---- Available data

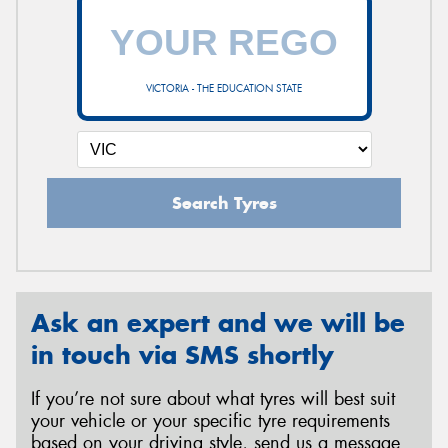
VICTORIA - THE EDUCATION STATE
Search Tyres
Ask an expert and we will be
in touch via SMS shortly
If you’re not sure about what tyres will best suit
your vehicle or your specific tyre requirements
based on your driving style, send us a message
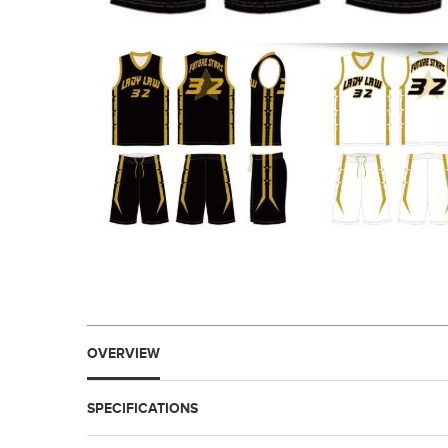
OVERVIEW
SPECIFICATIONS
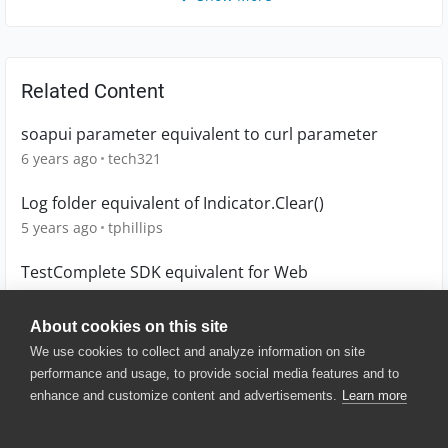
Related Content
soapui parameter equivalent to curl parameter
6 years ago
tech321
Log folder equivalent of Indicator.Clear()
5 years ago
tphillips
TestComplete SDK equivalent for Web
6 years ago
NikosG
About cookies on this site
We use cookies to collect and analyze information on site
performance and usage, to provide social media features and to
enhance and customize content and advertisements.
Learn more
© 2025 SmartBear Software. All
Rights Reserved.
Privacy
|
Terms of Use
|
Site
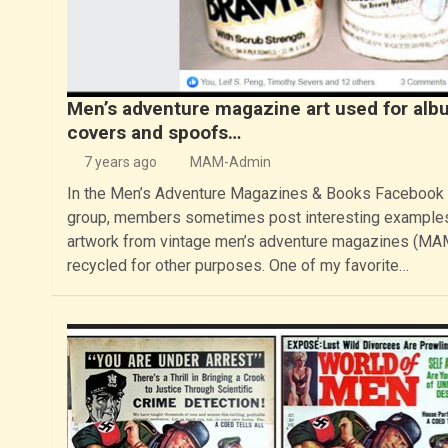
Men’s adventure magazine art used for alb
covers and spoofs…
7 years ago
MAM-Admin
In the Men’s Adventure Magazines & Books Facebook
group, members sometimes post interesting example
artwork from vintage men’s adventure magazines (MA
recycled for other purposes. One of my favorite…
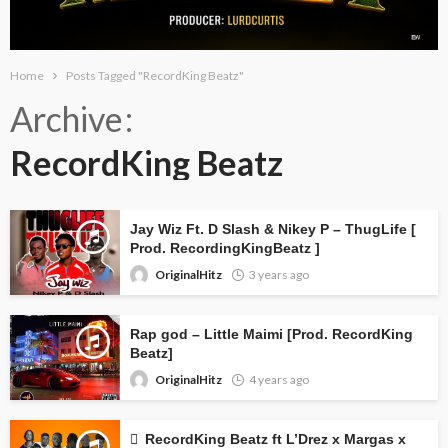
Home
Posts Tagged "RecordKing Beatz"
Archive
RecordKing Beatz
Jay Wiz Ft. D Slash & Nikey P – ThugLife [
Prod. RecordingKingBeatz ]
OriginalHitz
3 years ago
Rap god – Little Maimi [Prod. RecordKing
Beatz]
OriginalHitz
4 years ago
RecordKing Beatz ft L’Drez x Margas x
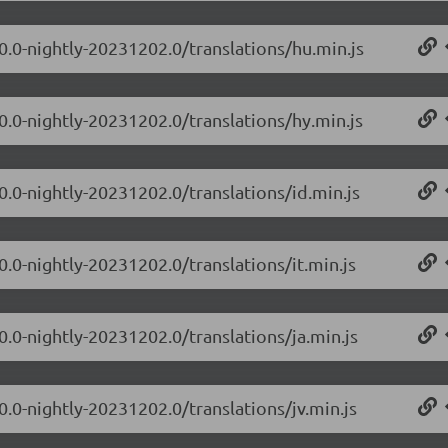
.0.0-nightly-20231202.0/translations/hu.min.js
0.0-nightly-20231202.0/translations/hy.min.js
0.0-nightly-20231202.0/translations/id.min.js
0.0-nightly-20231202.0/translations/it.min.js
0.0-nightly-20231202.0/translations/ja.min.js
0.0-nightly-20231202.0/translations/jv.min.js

--------
---- Available data

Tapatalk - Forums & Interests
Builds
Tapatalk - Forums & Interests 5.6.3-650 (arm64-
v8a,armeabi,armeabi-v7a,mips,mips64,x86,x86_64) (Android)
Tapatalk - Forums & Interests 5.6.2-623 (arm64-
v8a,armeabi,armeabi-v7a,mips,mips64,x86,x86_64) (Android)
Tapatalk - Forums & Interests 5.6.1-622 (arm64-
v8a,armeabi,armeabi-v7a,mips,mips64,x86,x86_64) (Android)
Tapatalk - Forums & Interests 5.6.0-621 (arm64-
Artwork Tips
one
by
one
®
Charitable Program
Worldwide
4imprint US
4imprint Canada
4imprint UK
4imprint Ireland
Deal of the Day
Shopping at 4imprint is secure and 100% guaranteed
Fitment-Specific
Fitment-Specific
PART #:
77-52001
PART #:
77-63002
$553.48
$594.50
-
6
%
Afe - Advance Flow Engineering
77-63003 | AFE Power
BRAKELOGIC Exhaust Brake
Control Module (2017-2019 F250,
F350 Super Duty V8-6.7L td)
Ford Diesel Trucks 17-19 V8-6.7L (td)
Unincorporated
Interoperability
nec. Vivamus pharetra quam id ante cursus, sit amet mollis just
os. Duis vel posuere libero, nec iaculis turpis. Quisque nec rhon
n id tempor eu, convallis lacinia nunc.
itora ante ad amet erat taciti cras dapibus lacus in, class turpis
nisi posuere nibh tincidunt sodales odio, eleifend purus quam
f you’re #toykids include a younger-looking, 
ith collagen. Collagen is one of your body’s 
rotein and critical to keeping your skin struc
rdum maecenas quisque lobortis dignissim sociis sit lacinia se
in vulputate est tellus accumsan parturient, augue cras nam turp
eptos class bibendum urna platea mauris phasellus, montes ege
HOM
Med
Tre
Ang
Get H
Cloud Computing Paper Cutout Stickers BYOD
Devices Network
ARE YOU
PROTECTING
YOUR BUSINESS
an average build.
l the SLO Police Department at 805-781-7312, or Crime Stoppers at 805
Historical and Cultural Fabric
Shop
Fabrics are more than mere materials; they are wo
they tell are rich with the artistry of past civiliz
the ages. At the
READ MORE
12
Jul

--------

• _Work required_: The output is the stretch above from the line with "VICTORIA - THE EDUCATION STATE" through the line with "0.0-nightly-20231202.0/translations/it.min.js", copied word for word with both ends kept and every picture dropped.

• _Written response_:
VICTORIA - THE EDUCATION STATE
Search Tyres
Ask an expert and we will be
in touch via SMS shortly
If you’re not sure about what tyres will best suit
your vehicle or your specific tyre requirements
based on your driving style, send us a message
OVERVIEW
SPECIFICATIONS
Related Content
soapui parameter equivalent to curl parameter
6 years ago
tech321
Log folder equivalent of Indicator.Clear()
5 years ago
tphillips
TestComplete SDK equivalent for Web
6 years ago
NikosG
About cookies on this site
We use cookies to collect and analyze information on site
performance and usage, to provide social media features and to
enhance and customize content and advertisements.
Learn more
© 2025 SmartBear Software. All
Rights Reserved.
Privacy
|
Terms of Use
|
Site
Men’s adventure magazine art used for alb
covers and spoofs…
7 years ago
MAM-Admin
In the Men’s Adventure Magazines & Books Facebook
group, members sometimes post interesting example
artwork from vintage men’s adventure magazines (MA
recycled for other purposes. One of my favorite…
Home
Posts Tagged "RecordKing Beatz"
Archive
RecordKing Beatz
Jay Wiz Ft. D Slash & Nikey P – ThugLife [
Prod. RecordingKingBeatz ]
OriginalHitz
3 years ago
Rap god – Little Maimi [Prod. RecordKing
Beatz]
OriginalHitz
4 years ago
RecordKing Beatz ft L’Drez x Margas x
.0.0-nightly-20231202.0/translations/hu.min.js
0.0-nightly-20231202.0/translations/hy.min.js
0.0-nightly-20231202.0/translations/id.min.js
0.0-nightly-20231202.0/translations/it.min.js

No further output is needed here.